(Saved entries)
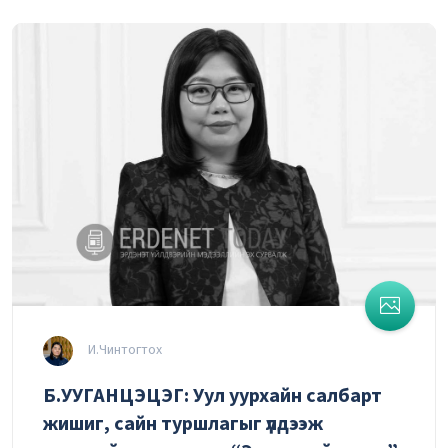
И.Чинтогтох
Б.УУГАНЦЭЦЭГ: Уул уурхайн салбарт
жишиг, сайн туршлагыг үлдээж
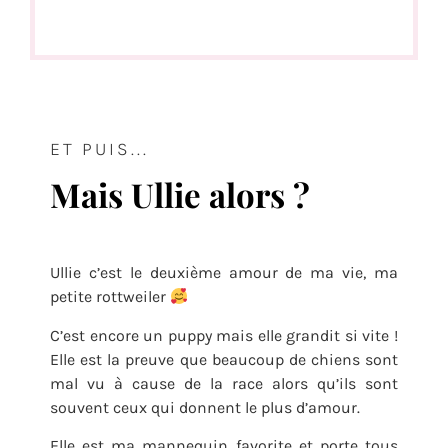
ET PUIS...
Mais Ullie alors ?
Ullie c’est le deuxième amour de ma vie, ma
petite rottweiler
C’est encore un puppy mais elle grandit si vite !
Elle est la preuve que beaucoup de chiens sont
mal vu à cause de la race alors qu’ils sont
souvent ceux qui donnent le plus d’amour.
Elle est ma mannequin favorite et porte tous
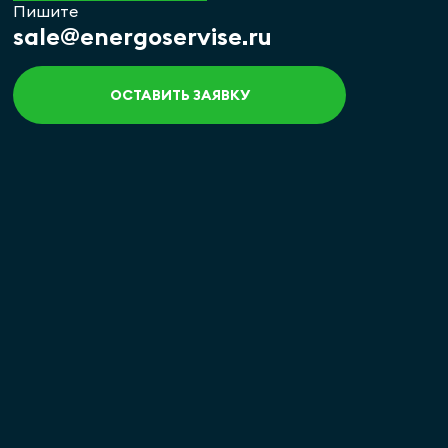
Пишите
sale@energoservise.ru
ОСТАВИТЬ ЗАЯВКУ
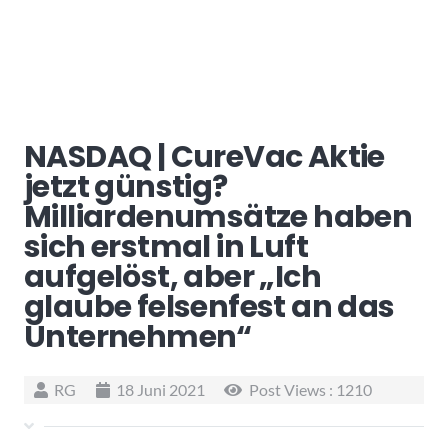
NASDAQ | CureVac Aktie
jetzt günstig?
Milliardenumsätze haben
sich erstmal in Luft
aufgelöst, aber „Ich
glaube felsenfest an das
Unternehmen“
RG
18 Juni 2021
Post Views :
1210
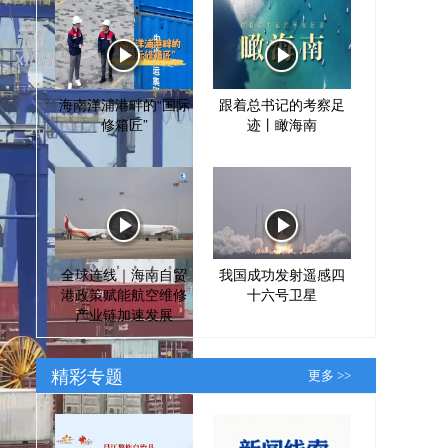
海南洋浦港畔的“国际
跟着总书记的考察足
修箱匠”
迹丨瞰海南
全球连线｜海南自贸
我国成功发射遥感四
港政策赋能航空维修
十六号卫星
产业链加速发展
精彩专题
更多 >>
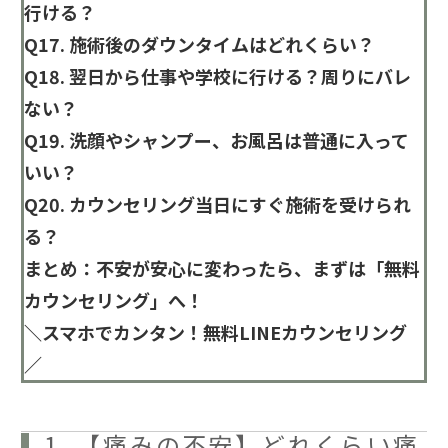
行ける？
Q17. 施術後のダウンタイムはどれくらい？
Q18. 翌日から仕事や学校に行ける？周りにバレ
ない？
Q19. 洗顔やシャンプー、お風呂は普通に入って
いい？
Q20. カウンセリング当日にすぐ施術を受けられ
る？
まとめ：不安が安心に変わったら、まずは「無料
カウンセリング」へ！
＼スマホでカンタン！無料LINEカウンセリング
／
1. 【痛みの不安】どれくらい痛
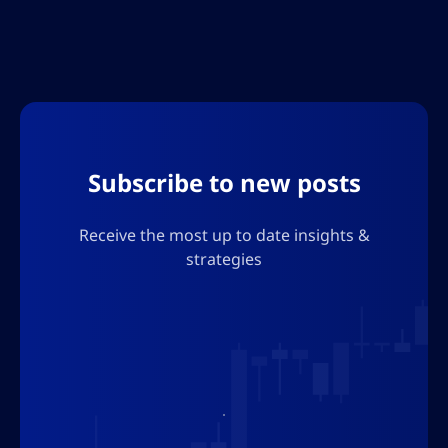
nedgangen siden desember 2024, og vurder
hvilke implikasjoner dette kan ha for Bitcoin
sin fremtid.
Subscribe to new posts
Receive the most up to date insights &
strategies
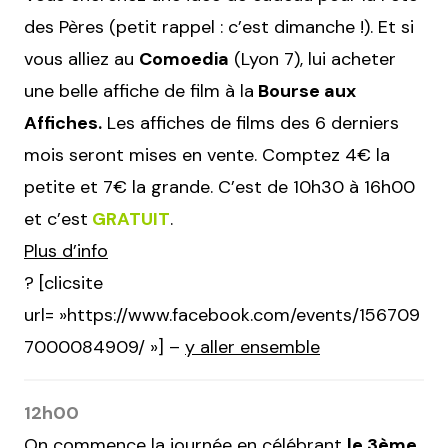
des Pères (petit rappel : c’est dimanche !). Et si
vous alliez au
Comoedia
(Lyon 7), lui acheter
une belle affiche de film à la
Bourse aux
Affiches.
Les affiches de films des 6 derniers
mois seront mises en vente. Comptez 4€ la
petite et 7€ la grande. C’est de 10h30 à 16h00
et c’est
GRATUIT
.
Plus d’info
? [clicsite
url= »https://www.facebook.com/events/156709
7000084909/ »] –
y aller ensemble
12h00
On commence la journée en célébrant
le 3ème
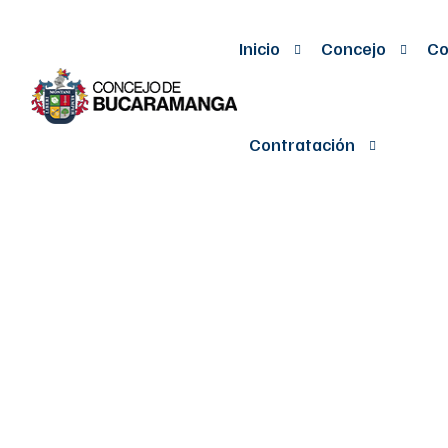
Inicio
Concejo
Co
Contratación
POR MEDIO D
INSERCION D
PARA CENSO 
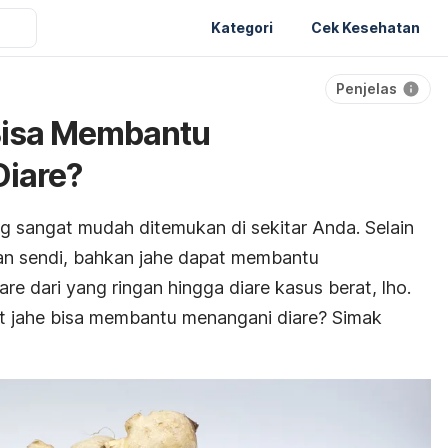
Kategori
Cek Kesehatan
Penjelas
Bisa Membantu
iare?
 sangat mudah ditemukan di sekitar Anda. Selain
an sendi, bahkan jahe dapat membantu
 dari yang ringan hingga diare kasus berat, lho.
 jahe bisa membantu menangani diare? Simak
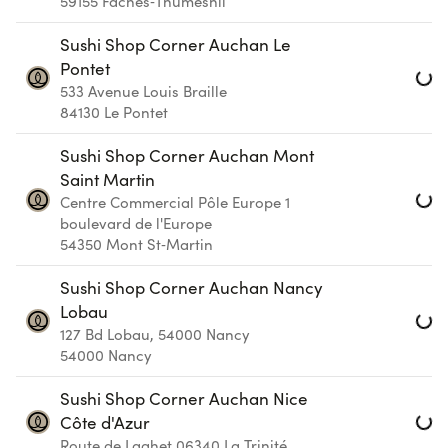
59155
Faches‑Thumesnil
Loa
Sushi Shop Corner Auchan Le
Pontet
533 Avenue Louis Braille
84130
Le Pontet
Sushi Shop Corner Auchan Mont
Loa
Saint Martin
Centre Commercial Pôle Europe 1
boulevard de l'Europe
54350
Mont St‑Martin
Loa
Sushi Shop Corner Auchan Nancy
Lobau
127 Bd Lobau, 54000 Nancy
54000
Nancy
Loa
Sushi Shop Corner Auchan Nice
Côte d'Azur
Route de Laghet
06340
La Trinité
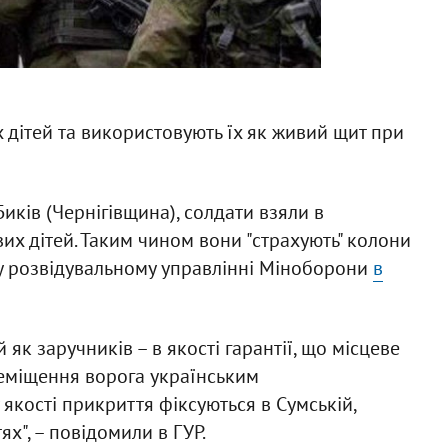
х дітей та використовують їх як живий щит при
ків (Чернігівщина), солдати взяли в
их дітей. Таким чином вони "страхують" колони
му розвідувальному управлінні Міноборони
в
 як заручників – в якості гарантії, що місцеве
еміщення ворога українським
якості прикриття фіксуються в Сумській,
тях", – повідомили в ГУР.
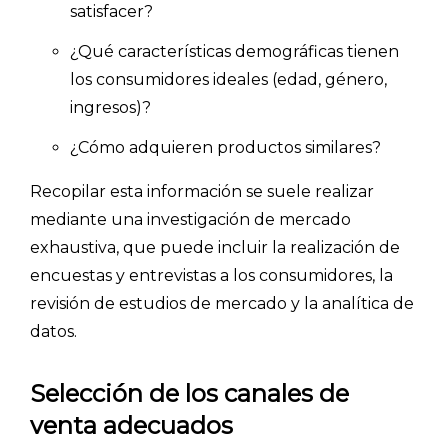
satisfacer?
¿Qué características demográficas tienen
los consumidores ideales (edad, género,
ingresos)?
¿Cómo adquieren productos similares?
Recopilar esta información se suele realizar
mediante una investigación de mercado
exhaustiva, que puede incluir la realización de
encuestas y entrevistas a los consumidores, la
revisión de estudios de mercado y la analítica de
datos.
Selección de los canales de
venta adecuados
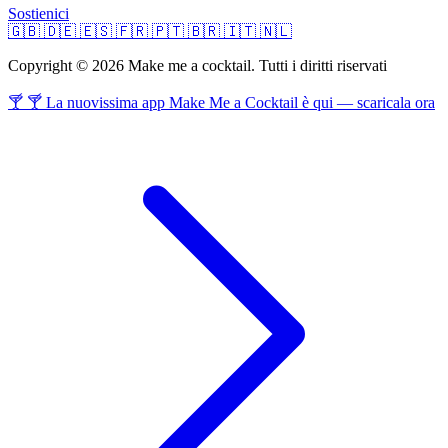
Sostienici
🇬🇧
🇩🇪
🇪🇸
🇫🇷
🇵🇹
🇧🇷
🇮🇹
🇳🇱
Copyright © 2026 Make me a cocktail. Tutti i diritti riservati
🍸 🍸 La nuovissima app Make Me a Cocktail è qui — scaricala ora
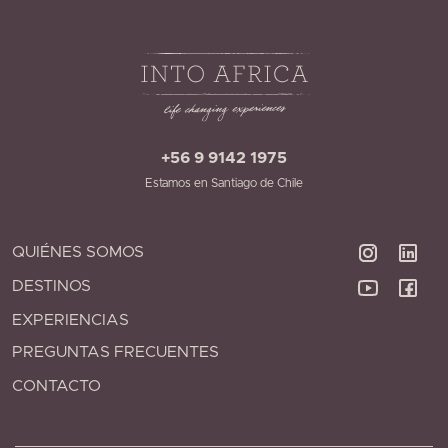
+56 9 9142 1975
Estamos en Santiago de Chile
QUIÉNES SOMOS
DESTINOS
EXPERIENCIAS
PREGUNTAS FRECUENTES
CONTACTO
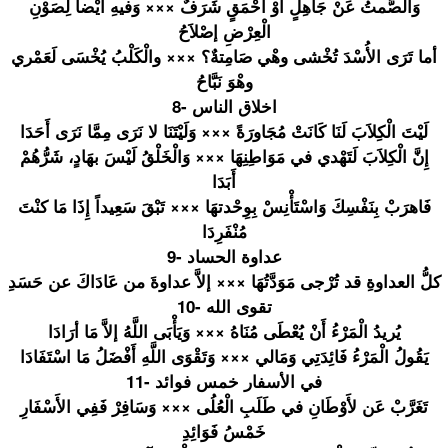
وَالصَّمتُ
عَنْ جَاهِلٍ أَوْ أحْمَقٍ شَرَفٌ ××× وَفيهِ أيْضاً لِصَوْنِ
الْعِرْضِ إصْلاَحُ
أما تَرَى الأُسْدَ تُخْشى وهْي صَامِتةٌ؟ ××× والْكَلْبُ
يُخْسَى لَعَمْري
وهْوَ نَبَّاحُ
8- اخلاق الناس
لَيْتَ الْكِلاَبَ
لَنَا كَانَتْ مُجَاورَةً
××× وَلَيْتَنَ
ا لا نَرَى مِمَّا نَرَى أَحَدَا
إِنَّ الْكِلاَبَ
لَتَهْدي في مَوَاطِنِه
َا ××× وَالْخَلْق
ُ لَيْسَ بهَادٍ، شَرُّهُمْ
أَبَدَا
فَاهرَبْ بِنَفْسِكَ
وَاسْتَأْن
ِسْ بِوِحْدتهَ
ا ××× تَبْقَ سَعِيداً إِذَا مَا كنْتَ
مُنْفَرِدَ
ا
9- عداوة الحساد
كلُّ العداوةِ قد تُرْجى مَوَدَّتُه
َا ××× إلاَّ عداوةَ من عَادَاكَ عن حَسَدِ
10- تقوى الله
يُريدُ الْمَرْءُ أَنْ يُعْطَى مُنَاهُ ××× وَيَأْبَى اللَّهُ إلاَّ مَا أرَادَا
يَقُولُ الْمَرْءُ فَائِدَتِي
وَمَالي ××× وَتَقْوَى اللَّهِ أَفْضَلُ مَا اسْتَفَادَ
ا
11- في الأسفار خمس فوائد
تَغَرَّبْ عَن لأَوْطَانِ
في طَلَبِ الْعُلُى ××× وَسَافِرْ فَفِي الأَسْفَار
خَمْسُ فَوَائِدِ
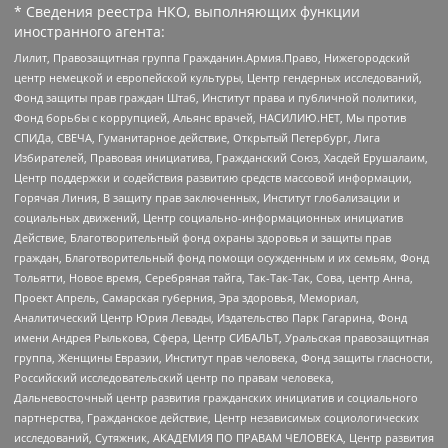
* Сведения реестра НКО, выполняющих функции
иностранного агента:
Лилит, Правозащитная группа Гражданин.Армия.Право, Нижегородский
центр немецкой и европейской культуры, Центр гендерных исследований,
Фонд защиты прав граждан Штаб, Институт права и публичной политики,
Фонд борьбы с коррупцией, Альянс врачей, НАСИЛИЮ.НЕТ, Мы против
СПИДа, СВЕЧА, Гуманитарное действие, Открытый Петербург, Лига
Избирателей, Правовая инициатива, Гражданский Союз, Хасдей Ерушалаим,
Центр поддержки и содействия развитию средств массовой информации,
Горячая Линия, В защиту прав заключенных, Институт глобализации и
социальных движений, Центр социально-информационных инициатив
Действие, Благотворительный фонд охраны здоровья и защиты прав
граждан, Благотворительный фонд помощи осужденным и их семьям, Фонд
Тольятти, Новое время, Серебряная тайга, Так-Так-Так, Сова, центр Анна,
Проект Апрель, Самарская губерния, Эра здоровья, Мемориал,
Аналитический Центр Юрия Левады, Издательство Парк Гагарина, Фонд
имени Андрея Рылькова, Сфера, Центр СИБАЛЬТ, Уральская правозащитная
группа, Женщины Евразии, Институт прав человека, Фонд защиты гласности,
Российский исследовательский центр по правам человека,
Дальневосточный центр развития гражданских инициатив и социального
партнерства, Гражданское действие, Центр независимых социологических
исследований, Сутяжник, АКАДЕМИЯ ПО ПРАВАМ ЧЕЛОВЕКА, Центр развития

**DESCRIPTION OF THE TASK**.
Count lines, not occurrences: report how many lines in the entries above include the word "diare", as a number alone.

**RESPONSE TO THIS TASK**.
2